Global stocks, euro dip; oil falls in volatile trading
NEW YORK |
NEW YORK (Reuters) - Stocks in the United States and Europe on Monday gave back some of last week's huge gains as investors began to question whether recent action by both the European Central Bank and Federal Reserve would be enough to revive global economic growth.
In the euro zone, Spanish and Italian bond yields rose while German bond yields fell.

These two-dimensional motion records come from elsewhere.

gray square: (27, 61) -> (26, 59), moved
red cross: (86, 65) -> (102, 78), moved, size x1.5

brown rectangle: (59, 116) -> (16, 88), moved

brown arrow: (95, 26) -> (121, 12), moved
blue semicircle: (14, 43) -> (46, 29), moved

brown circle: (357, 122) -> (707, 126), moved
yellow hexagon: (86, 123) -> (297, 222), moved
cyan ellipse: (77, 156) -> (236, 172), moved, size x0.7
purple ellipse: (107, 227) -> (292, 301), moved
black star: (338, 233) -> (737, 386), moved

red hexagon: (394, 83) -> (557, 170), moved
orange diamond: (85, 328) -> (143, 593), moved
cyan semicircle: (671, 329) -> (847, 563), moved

But the euro slipped from its near four-month highs reached in the wake of recent decisions by the ECB and the Fed to effectively become open-ended lenders of last resort.
Commodity prices fell, with crude oil prices tumbling about 3 percent in a late selloff and gold giving back some of last week's gains.

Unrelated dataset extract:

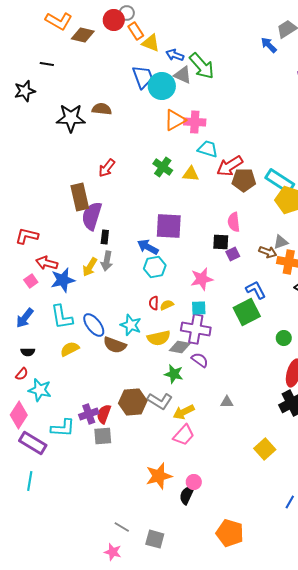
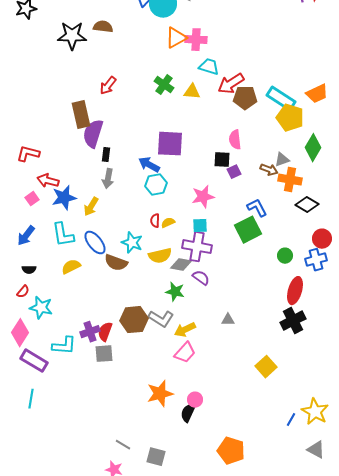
yellow arrow: (90, 267) -> (91, 207), moved

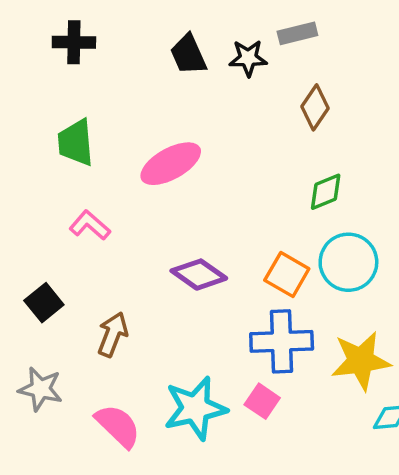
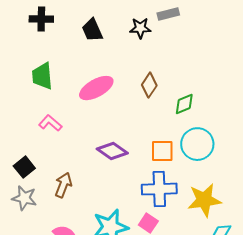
black trapezoid: (188, 55) -> (92, 30), moved
brown diamond: (315, 107) -> (149, 85), moved
orange square: (287, 275) -> (162, 151), turned -30
gray star: (40, 389) -> (24, 198), moved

"Everyone is still reeling from last week - that is part of it," said Stephen Massocca, managing director at Wedbush Morgan in San Francisco. "But on the other hand, it starts to become increasingly more difficult to pull the trigger on buy orders at these valuations."
The Dow Jones industrial average .DJI ended down 40.27 points, or 0.30 percent, at 13,553.10. The Standard & Poor's 500 Index .SPX was down 4.58 points, or 0.31 percent, at 1,461.19. The Nasdaq Composite Index .IXIC lost 5.28 points, or 0.17 percent, at 3,178.67.

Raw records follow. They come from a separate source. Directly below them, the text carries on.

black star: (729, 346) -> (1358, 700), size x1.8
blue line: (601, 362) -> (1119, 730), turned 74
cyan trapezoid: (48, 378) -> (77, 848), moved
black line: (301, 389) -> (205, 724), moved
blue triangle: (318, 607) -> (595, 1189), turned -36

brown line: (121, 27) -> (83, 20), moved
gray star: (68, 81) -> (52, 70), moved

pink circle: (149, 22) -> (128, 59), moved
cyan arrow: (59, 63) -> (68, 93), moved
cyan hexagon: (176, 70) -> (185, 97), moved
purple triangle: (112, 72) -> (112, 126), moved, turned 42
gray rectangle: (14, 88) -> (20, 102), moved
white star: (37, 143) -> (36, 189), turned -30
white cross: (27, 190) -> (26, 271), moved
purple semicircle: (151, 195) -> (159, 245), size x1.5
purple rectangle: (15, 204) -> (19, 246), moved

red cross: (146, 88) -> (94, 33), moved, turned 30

Wall Street stocks surged to nearly five-year highs last week on the Fed's decision to buy mortgage bonds indefinitely and support U.S. economic growth until unemployment falls.
The FTSEurofirst 300 .FTEU3 index of leading European stocks closed down 0.3 percent, pulling back from a 14-month high hit in the previous session. World stocks .MIWD00000PUS fell 0.42 percent.
But fund flow data from EPFR showed Europe equity funds posted their biggest net inflows since early May in the week to September 12 as the ECB action encouraged more investors to take on equity risk and move out of conservative debt.
"There is still good upside potential for stocks as we are re-pricing the 'non-breakup' of the euro zone. We've just started to realize all the downside that came from the debt crisis," said Louis Capital Markets trader Jerome Troin-Lajous.
"Now the main signal we need that would fuel this rally won't be coming from the economic outlook, it will come from the investment flows. A lot of foreign investors have been strongly 'underweight' European stocks and should start to switch out of bonds and out of U.S. equities and into European stocks."
Commodities - including Brent crude, gold and copper - retreated on Monday after a rally last week.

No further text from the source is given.